- WHAT IS REQUIRED -
From the listing below, reproduce word for word the part that opens with the line containing "We gebruiken cookies" and closes with the line containing "bedachten ze slimme"; reproduce nothing else.

- THE RECORDS -
########################################

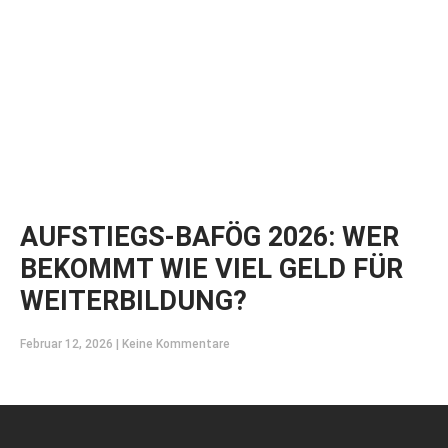
AUFSTIEGS-BAFÖG 2026: WER
BEKOMMT WIE VIEL GELD FÜR
WEITERBILDUNG?
Februar 12, 2026
Keine Kommentare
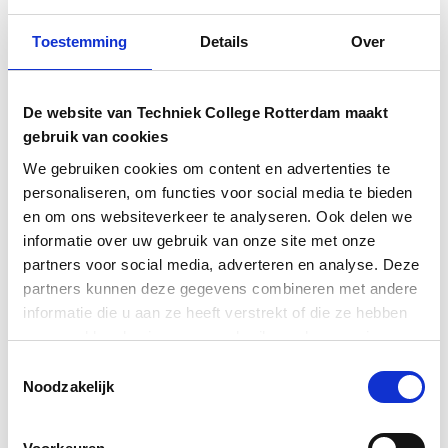
van TCR en nu werkzaam bij EduvolutionX. Hij deelde zijn
Toestemming
Details
Over
persoonlijke ervaringen, inclusief de uitdagingen tijdens zijn
opleiding. Zijn advies aan de studenten: ‘’blijf in jezelf geloven
en zet door om je doelen te bereiken’’.
De website van Techniek College Rotterdam maakt
gebruik van cookies
De ochtend eindigde met een interactieve workshop.
Studenten kropen in de huid van een netwerkbeheerder die
We gebruiken cookies om content en advertenties te
de melding kreeg: “De wifi werkt te traag.” In groepjes
personaliseren, om functies voor social media te bieden
bedachten ze slimme vragen om de oorzaak van het probleem
en om ons websiteverkeer te analyseren. Ook delen we
te achterhalen.
informatie over uw gebruik van onze site met onze
partners voor social media, adverteren en analyse. Deze
De reacties waren enthousiast. Eén student verwoordde het
partners kunnen deze gegevens combineren met andere
treffend:
informatie die u aan ze heeft verstrekt of die ze hebben
“Dit was een superleuke ochtend. Nu weet ik zeker dat ik op
verzameld op basis van uw gebruik van hun services.
de juiste opleiding zit. Ik wilde graag iets doen met ICT en
Toestemmingsselectie
techniek.”
Noodzakelijk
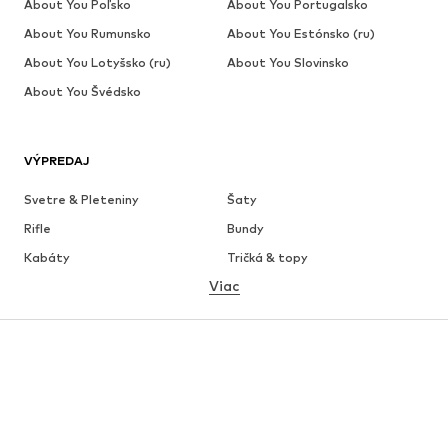
About You Poľsko
About You Portugalsko
About You Rumunsko
About You Estónsko (ru)
About You Lotyšsko (ru)
About You Slovinsko
About You Švédsko
VÝPREDAJ
Svetre & Pleteniny
Šaty
Rifle
Bundy
Kabáty
Tričká & topy
Viac
Nohavice
Bielizeň
Sukne
Blúzky & tuniky
Mikiny
Saká
Plavky
Overaly
Móda pre plnoštíhle
Tehotenské oblečenie
Obuv
Sport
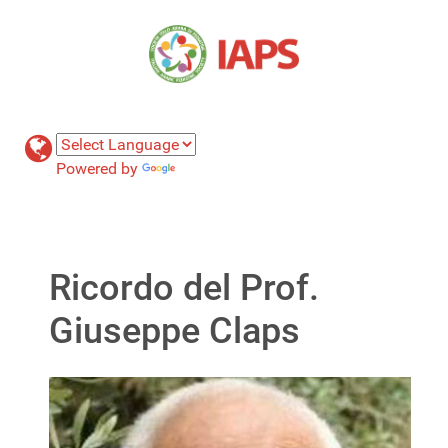
Powered by
Translate
Ricordo del Prof.
Giuseppe Claps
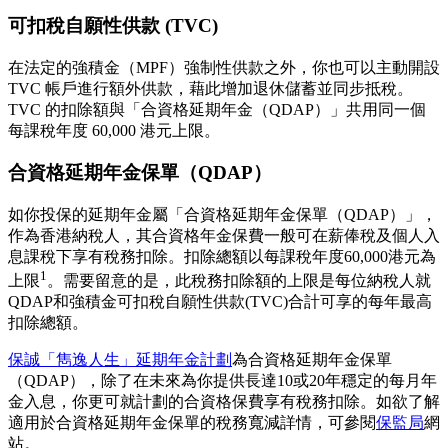
可扣稅自願性供款 (TVC)
在法定的強積金（MPF）強制性供款之外，你也可以主動開設
TVC 帳戶進行額外供款，藉此增加退休儲蓄並同步抵稅。
TVC 的扣除額與「合資格延期年金（QDAP）」共用同一個
每課稅年度 60,000 港元上限。
合資格延期年金保單（QDAP）
如你投保的延期年金屬「合資格延期年金保單（QDAP）」，
作為香港納稅人，其合資格年金保費一般可在薪俸稅及個人入
息課稅下享有稅務扣除。扣除總額以每課稅年度60,000港元為
1
上限
。需要留意的是，此稅務扣除額的上限是每位納稅人就
QDAP和強積金可扣稅自願性供款(TVC)合計可享的每年最高
扣除總額。
保誠「雋逸人生」延期年金計劃
為合資格延期年金保單
（QDAP），除了在未來為你提供長達10或20年穩定的每月年
金入息，你更可就計劃的合資格保費享有稅務扣除。如欲了解
適用於合資格延期年金保單的稅務寬減詳情，可參閱
保監局
網
站。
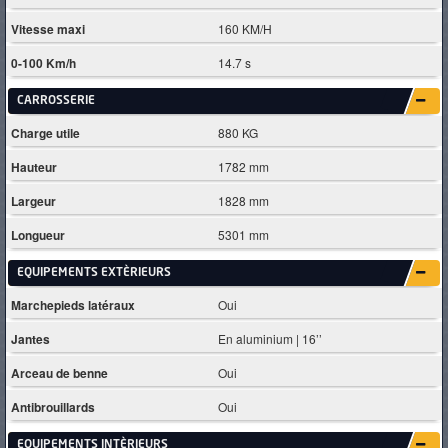
Vitesse maxi
160 KM/H
0-100 Km/h
14.7 s
CARROSSERIE
Charge utile
880 KG
Hauteur
1782 mm
Largeur
1828 mm
Longueur
5301 mm
EQUIPEMENTS EXTÈRIEURS
Marchepieds latéraux
Oui
Jantes
En aluminium | 16’’
Arceau de benne
Oui
Antibrouillards
Oui
EQUIPEMENTS INTÈRIEURS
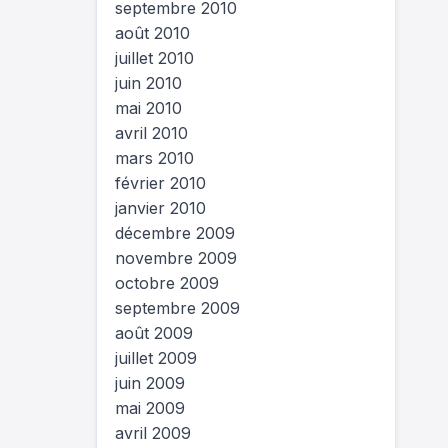
septembre 2010
août 2010
juillet 2010
juin 2010
mai 2010
avril 2010
mars 2010
février 2010
janvier 2010
décembre 2009
novembre 2009
octobre 2009
septembre 2009
août 2009
juillet 2009
juin 2009
mai 2009
avril 2009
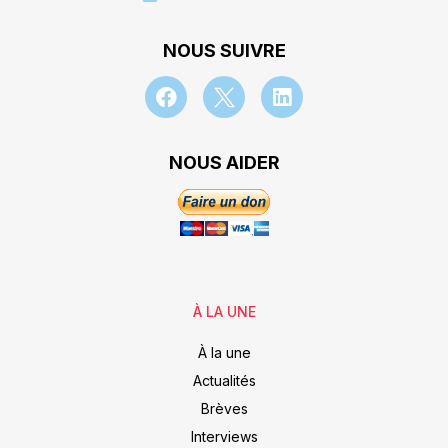
NOUS SUIVRE
NOUS AIDER
À LA UNE
À la une
Actualités
Brèves
Interviews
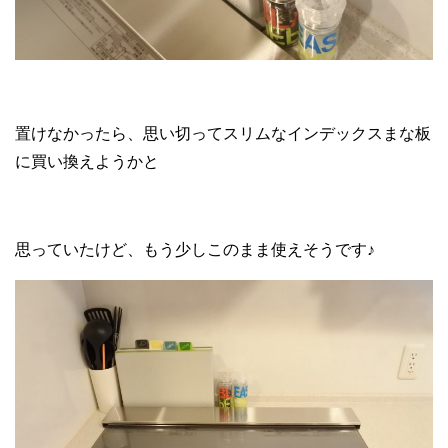
置けなかったら、思い切ってスリムなインデックスまな板
に買い換えようかと
思っていたけど、もう少しこのまま使えそうです♪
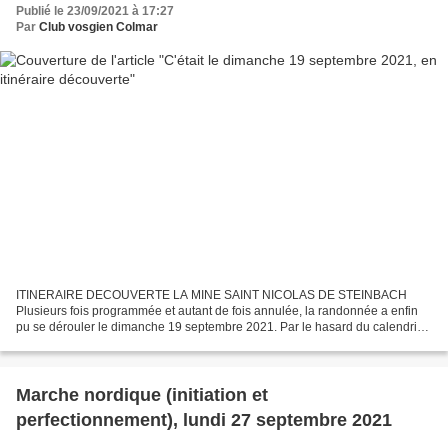
Publié le 23/09/2021 à 17:27
Par
Club vosgien Colmar
ITINERAIRE DECOUVERTE LA MINE SAINT NICOLAS DE STEINBACH
Plusieurs fois programmée et autant de fois annulée, la randonnée a enfin
pu se dérouler le dimanche 19 septembre 2021. Par le hasard du calendrier,
cette journée était aussi celle du patrimoine...
Marche nordique (initiation et
perfectionnement), lundi 27 septembre 2021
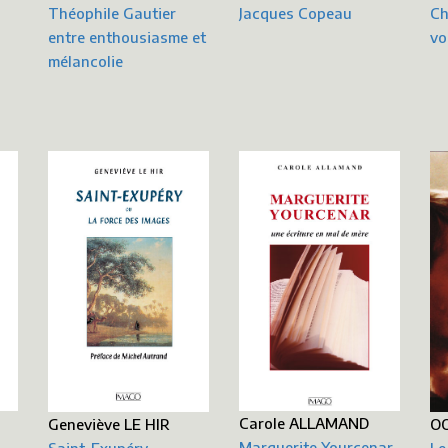
Ch
Théophile Gautier
Jacques Copeau
vo
entre enthousiasme et
mélancolie
Carole ALLAMAND
Geneviève LE HIR
OO
Marguerite Yourcenar
Saint-Exupéry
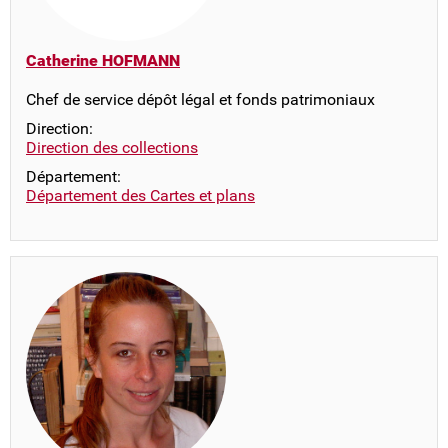
Catherine HOFMANN
Chef de service dépôt légal et fonds patrimoniaux
Direction:
Direction des collections
Département:
Département des Cartes et plans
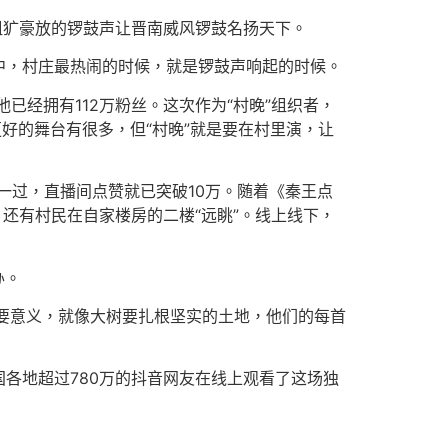
、粗犷豪放的锣鼓声让晋南威风锣鼓名扬天下。
中，村庄最热闹的时候，就是锣鼓声响起的时候。
已经拥有112万粉丝。这次作为“村晚”组织者，
好的舞台有很多，但“村晚”就是要在村里演，让
一过，直播间点赞就已突破10万。随着《秦王点
还有村民在自家楼房的二楼“远眺”。线上线下，
办。
重要意义，就像大树要扎根坚实的土地，他们的每首
各地超过780万的抖音网友在线上观看了这场独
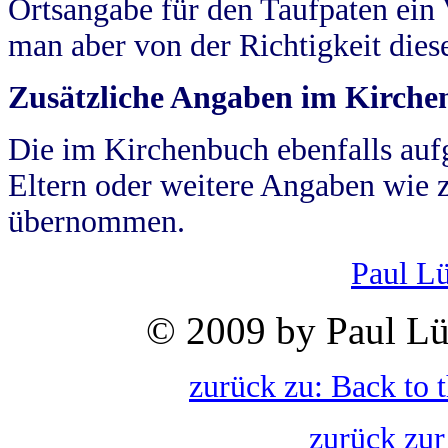
Ortsangabe für den Taufpaten ein
man aber von der Richtigkeit die
Zusätzliche Angaben im Kirch
Die im Kirchenbuch ebenfalls auf
Eltern oder weitere Angaben wie z
übernommen.
Paul L
© 2009 by Paul Lü
zurück zu: Back to 
zurück zur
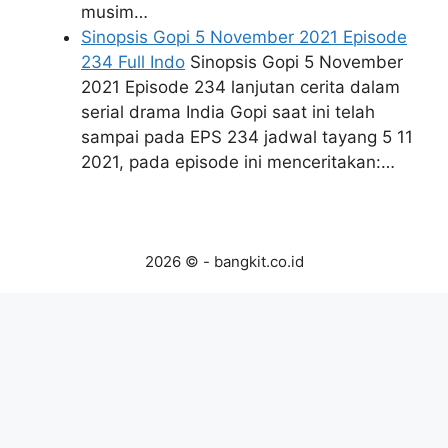
musim…
Sinopsis Gopi 5 November 2021 Episode
234 Full Indo
Sinopsis Gopi 5 November
2021 Episode 234 lanjutan cerita dalam
serial drama India Gopi saat ini telah
sampai pada EPS 234 jadwal tayang 5 11
2021, pada episode ini menceritakan:…
2026 © - bangkit.co.id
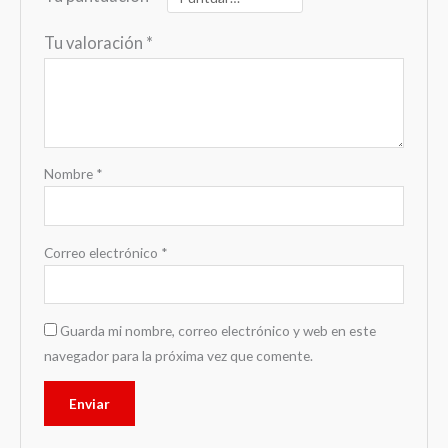
Tu valoración
*
Nombre
*
Correo electrónico
*
Guarda mi nombre, correo electrónico y web en este
navegador para la próxima vez que comente.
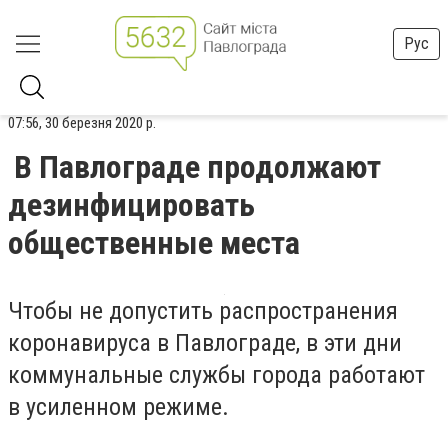
Рус
07:56, 30 березня 2020 р.
В Павлограде продолжают
дезинфицировать
общественные места
Чтобы не допустить распространения
коронавируса в Павлограде, в эти дни
коммунальные службы города работают
в усиленном режиме.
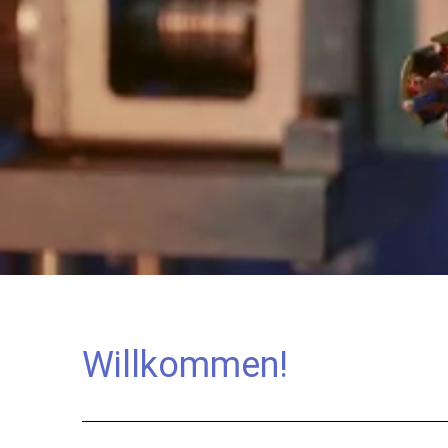
Willkommen!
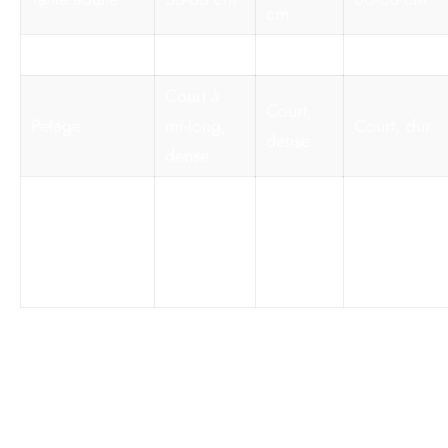
cm
Poids
28-35 kg
25-36 kg
25-30 kg
Court à
Court,
Pelage
mi-long,
Court, dur
dense
dense
Noir,
Fauve
Noir,
sable,
charbonné,
Couleur
sable,
fauve,
masque
chocolat
charbonné
noir
Comportement et tempérament du
labrador croisé malinois : énergie et
sociabilité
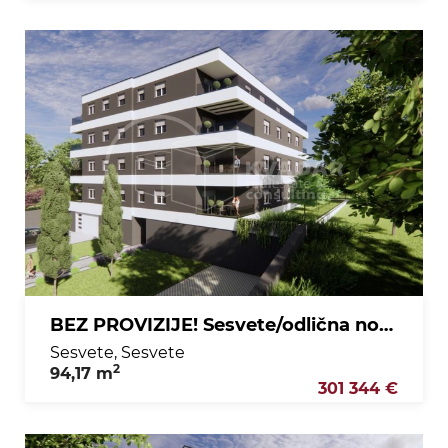
BEZ PROVIZIJE! Sesvete/odlična novogradnja/4sobni stan 2. kat /94,17 m2!!
Sesvete, Sesvete
2
94,17 m
301 344 €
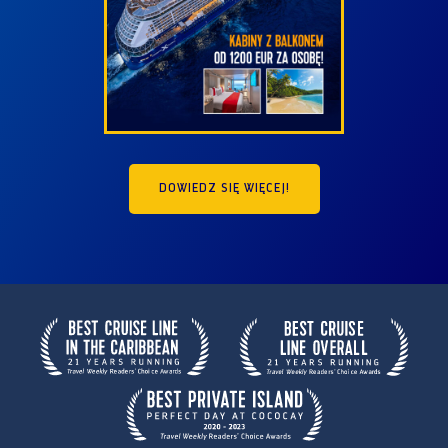
DOWIEDZ SIĘ WIĘCEJ!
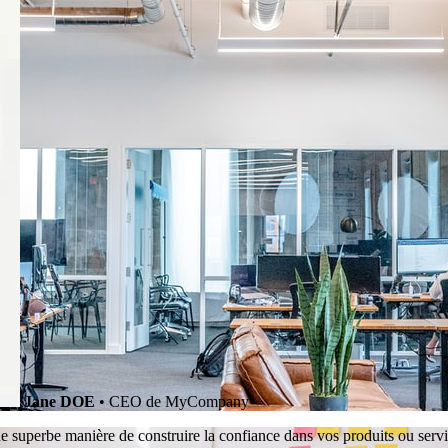
Jane DOE
• CEO de MyCompany
une superbe manière de construire la confiance dans vos produits ou servi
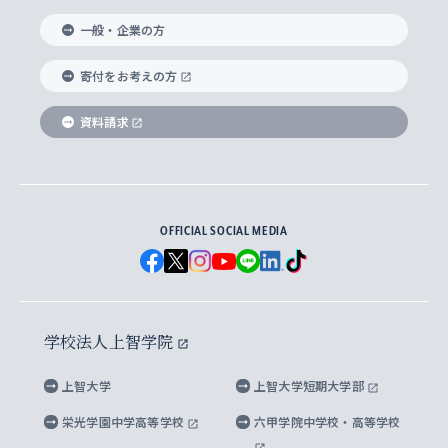
国際教養学部
ヨーロッパ研究所
生涯学習
学校法人上智学院について
障がいのある学生への支援
ソフィア・アーカイブズ
文学研究科
国際派・留学経験者 キャリア支援
グローバル・キャンパス
ノンディグリー生
一般・企業の方
理工学部
アジア文化研究所
上智大学とカトリック
数字で見る上智大学
実践宗教学研究科
就職（内定先）・進路統計
国連Weeks・アフリカWeeks
Sophia Short-term Program受講生
寄付をお考えの方
SPSF（Sophia Program for Sustainable
アメリカ・カナダ研究所
総合人間科学研究科
企業の採用ご担当者様へのご案内
ダイバーシティ＆サステナビリティへの取り組み
上智大学のネットワーク
資料請求
学費・奨学金
Futures） – 持続可能な未来を考える６学科連携
英語コース –
地球環境研究所
法学研究科（法科大学院含む）
卒業生へのご案内
上智大学の出版物
卒業生とのネットワーク
学部入学前に出願する奨学金
上智大学のビジュアル・アイデンティティ
メディア・ジャーナリズム研究所
経済学研究科
OFFICIAL SOCIAL MEDIA
父母・保証人とのネットワーク
上智大学大学案内・大学院案内
学部在学中に出願する奨学金
と校歌
イスラーム地域研究所
言語科学研究科
地域とのネットワーク
広報誌 Vox Sophia
上智大学への取材・キャンパスでの撮影について
国による高等教育の修学支援新制度
上智大学ビジュアル・アイデンティティ
水稀少社会研究センター
学校法人上智学院
グローバル・スタディーズ研究科
学外とのネットワーク
英文広報誌 SOPHIA magazine
大学院生対象の奨学金
上智大学の公開情報
公式キャラクター「ソフィアンくん」
上智大学
上智大学短期大学部
先進機械・構造材料イノベーションセンター
理工学研究科
上智大学出版SUPの出版物
海外留学する際の費用と奨学金
キャンパス案内
上智大学校歌 ・上智大学学生歌
上智大学の教育研究活動等の情報公表
栄光学園中学高等学校
六甲学院中学校・高等学校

########################################

- FINISHED TASK -
We gebruiken cookies om content en advertenties te
de melding kreeg: “De wifi werkt te traag.” In groepjes
personaliseren, om functies voor social media te bieden
bedachten ze slimme vragen om de oorzaak van het probleem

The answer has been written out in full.